This sets off the hunt for what the city founder was up to back in the day that reveals in that he had "secret workshop hidden beneath a plague pit on the outskirts of Paradopolis, where his greatest work awaits the time when the stars are right". Its address was “1198 Twenty-seventh Street, in Dullard’s Grove,” and it was currently occupied by Visionary. It also introduced FBI agents Mully and Scullder, who never got round to being positioned as DK's parents and being horribly murdered - yet.

This packed episode included Wilbur's debut (publication chronology) appearance ("I'm just a soul whose intentions are good'), him setting his pacted demon Oddhorn onto Lisa and G-Eyed in the 19th century, interference from HV to save our heroes, and a reveal that Wilbur is actually working for... the Hooded Hood. Wilbur's minions Dr Franklydon't and deformed perverted manservant were revealed to be Lurkers Beneath, what were later called Space Fandoms, predators of Comic-Book Limbo. They had taken the places of an archscientist and a hunchbacked henchman to steal the stories of all heroes, starting with Jarvis and his fiancee. We never got to the reveal of whose bodies Franklydon't and his flunky had replaced, but we'll finally uncover the truth soon.

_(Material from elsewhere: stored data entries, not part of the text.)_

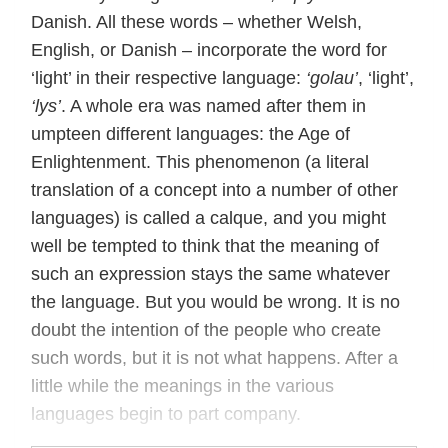
Danish. All these words – whether Welsh,
English, or Danish – incorporate the word for
‘light’ in their respective language:
‘golau’
, ‘light’,
‘lys’
. A whole era was named after them in
umpteen different languages: the Age of
Enlightenment. This phenomenon (a literal
translation of a concept into a number of other
languages) is called a calque, and you might
well be tempted to think that the meaning of
such an expression stays the same whatever
the language. But you would be wrong. It is no
doubt the intention of the people who create
such words, but it is not what happens. After a
little while the meanings in the various
languages begin to part company.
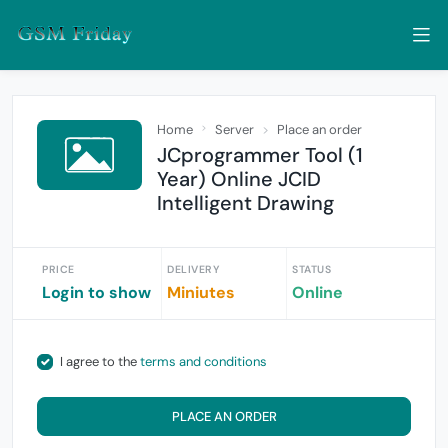
Home
Server
Place an order
JCprogrammer Tool (1
Year) Online JCID
Intelligent Drawing
PRICE
DELIVERY
STATUS
Login to show
Miniutes
Online
I agree to the
terms and conditions
PLACE AN ORDER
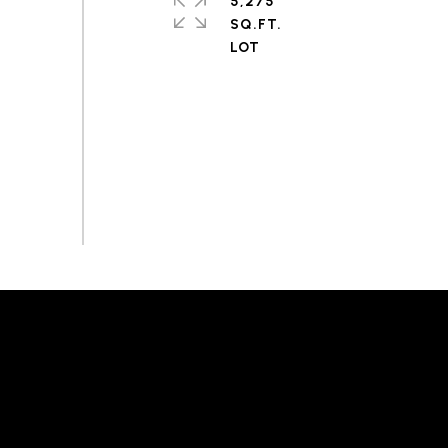
5,275
SQ.FT.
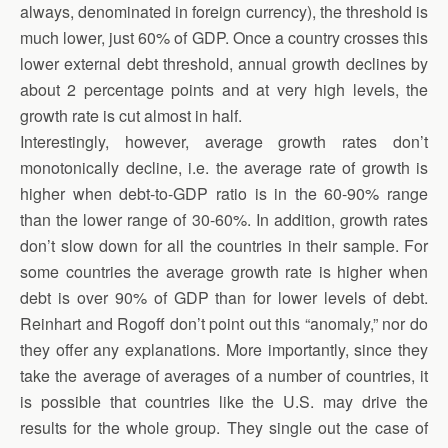
always, denominated in foreign currency), the threshold is
much lower, just 60% of GDP. Once a country crosses this
lower external debt threshold, annual growth declines by
about 2 percentage points and at very high levels, the
growth rate is cut almost in half.
Interestingly, however, average growth rates don’t
monotonically decline, i.e. the average rate of growth is
higher when debt-to-GDP ratio is in the 60-90% range
than the lower range of 30-60%. In addition, growth rates
don’t slow down for all the countries in their sample. For
some countries the average growth rate is higher when
debt is over 90% of GDP than for lower levels of debt.
Reinhart and Rogoff don’t point out this “anomaly,” nor do
they offer any explanations. More importantly, since they
take the average of averages of a number of countries, it
is possible that countries like the U.S. may drive the
results for the whole group. They single out the case of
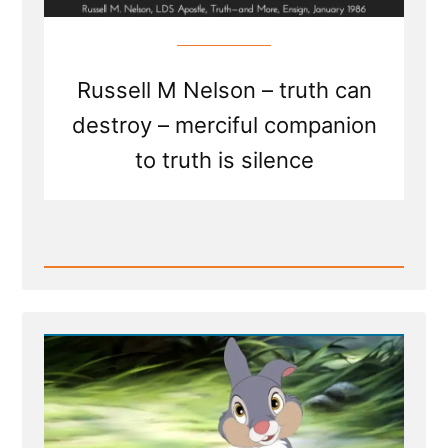
Russell M Nelson – truth can
destroy – merciful companion
to truth is silence
Read
Post
-
Truth
and
More
-
Merciful
Companion
to
Truth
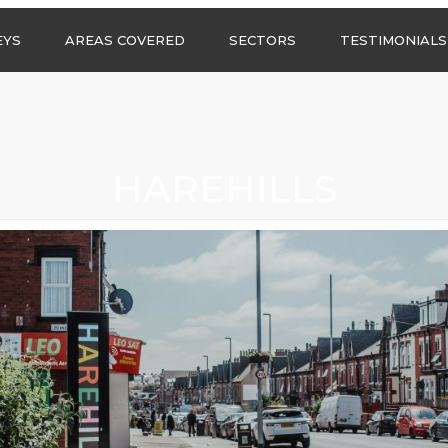
Call us any
EYS
AREAS COVERED
SECTORS
TESTIMONIALS
HSG Surveys Ltd
01274 9599
ASBESTOS SURVEYS IN
ASBESTOS SURVEYS
WEST YORKSHIRE
FOR CONSTRUCTION
ASBESTOS SURVEYS IN
ASBESTOS SURVEYS
SOUTH YORKSHIRE
FOR EDUCATION
HAREHILLS
ASBESTOS SURVEYS IN
ASBESTOS SURVEYS
NORTH YORKSHIRE
FOR INDUSTRIAL UNITS
ASBESTOS SURVEYS IN
RESIDENTIAL
EAST YORKSHIRE
ASBESTOS SURVEYS
N?
ASBESTOS SURVEYS IN
ASBESTOS SURVEYS
GREATER
FOR RETAIL
MANCHESTER
PROPERTIES
ASBESTOS SURVEYS
ACROSS LANCASHIRE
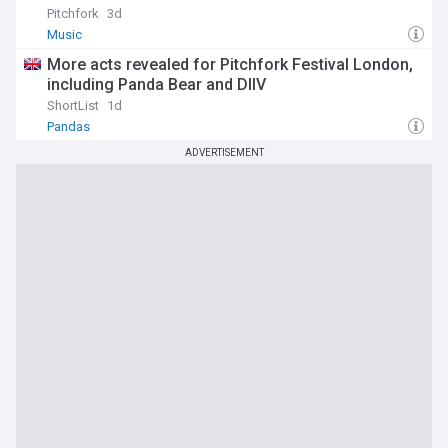
Pitchfork
3d
Music
More acts revealed for Pitchfork Festival London,
including Panda Bear and DIIV
ShortList
1d
Pandas
ADVERTISEMENT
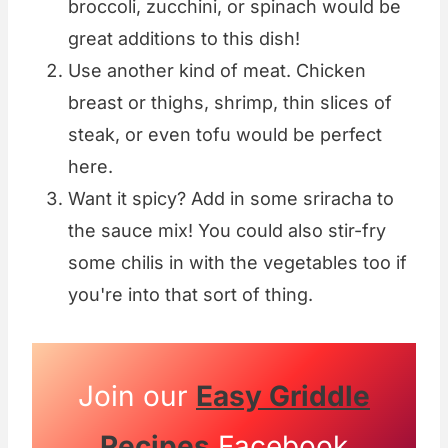
broccoli, zucchini, or spinach would be
great additions to this dish!
Use another kind of meat. Chicken
breast or thighs, shrimp, thin slices of
steak, or even tofu would be perfect
here.
Want it spicy? Add in some sriracha to
the sauce mix! You could also stir-fry
some chilis in with the vegetables too if
you're into that sort of thing.
Join our
Easy Griddle
Recipes
Facebook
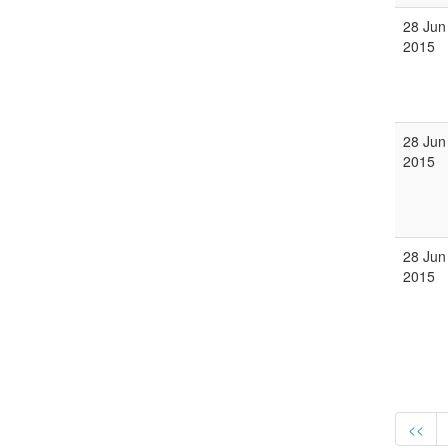
28 Jun
2015
28 Jun
2015
28 Jun
2015
<<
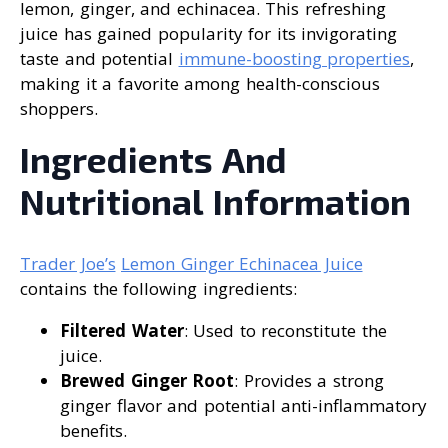
lemon, ginger, and echinacea. This refreshing
juice has gained popularity for its invigorating
taste and potential
immune-boosting properties
,
making it a favorite among health-conscious
shoppers.
Ingredients And
Nutritional Information
Trader Joe’s
Lemon Ginger Echinacea Juice
contains the following ingredients:
Filtered Water
: Used to reconstitute the
juice.
Brewed Ginger Root
: Provides a strong
ginger flavor and potential anti-inflammatory
benefits.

Then, in UT#8: The Secret History of the Parodyverse, the Hooded Hood, then "exiled" in Comic-Book Limbo, reveals to Jarvis and Melissa that he intends to "[reveal]to you heroes what [Shaper and Chronicler] have long sought to keep hidden from you, the true purpose of the Parodyverse, the reason why Jarvis – and others – were involved at the point of its creation, and why so many strange and improbably things happen there.”

That issue summarised things that were going on as:
("a) Wilbur Parody was the leader of the Cult of Lugosa, worshippers of Shab’adabba’Dhu, and wanted victims to feed to his tenebrous deity; (b) Wilbur Parody knew who Lisa and G-Eyed were and was expecting their coming to the extent of raising the demon Oddhorn to deal with them; and (c) Wilbur Parody had the power to somehow shut down the heroes’ powers. The first lady of the Lair Legion and her companion had dealt with this by (a) throwing Lisa’s indestructible ginger cat at the demon’s sensitive bits; (b) running like hell away through the tunnels beneath Parody Mansion (what would become the HQ of the Lair Legion); and (c) encountering a white-haired, staff-wielding rescuer who bore an uncanny resemblance to some-time legionnaire Hollywood V."


Plot reference was made to previous PV stories in which HV had killed spiffy and then wiped out his own eternal existence to rescue him from hell and return him to life; why was never revealed.

Of special interest was HV's revealing of a hidden room in Parody's mansion that "predated the mansion's building" and of which he was not aware:

"This chamber was built to monitor the great Secret beneath Parody Island, which amongst other things is the ultimate source of all super-powers in the Parodyverse. Parody built his mansion here to seek to harness that Secret, and what little he has mastered enabled him to block off your own access to the source. From this room it was a simple matter to undo his meddling.”

“But I’m not from the Parodyverse,” objected G-eyed. “How can my powers come from here?”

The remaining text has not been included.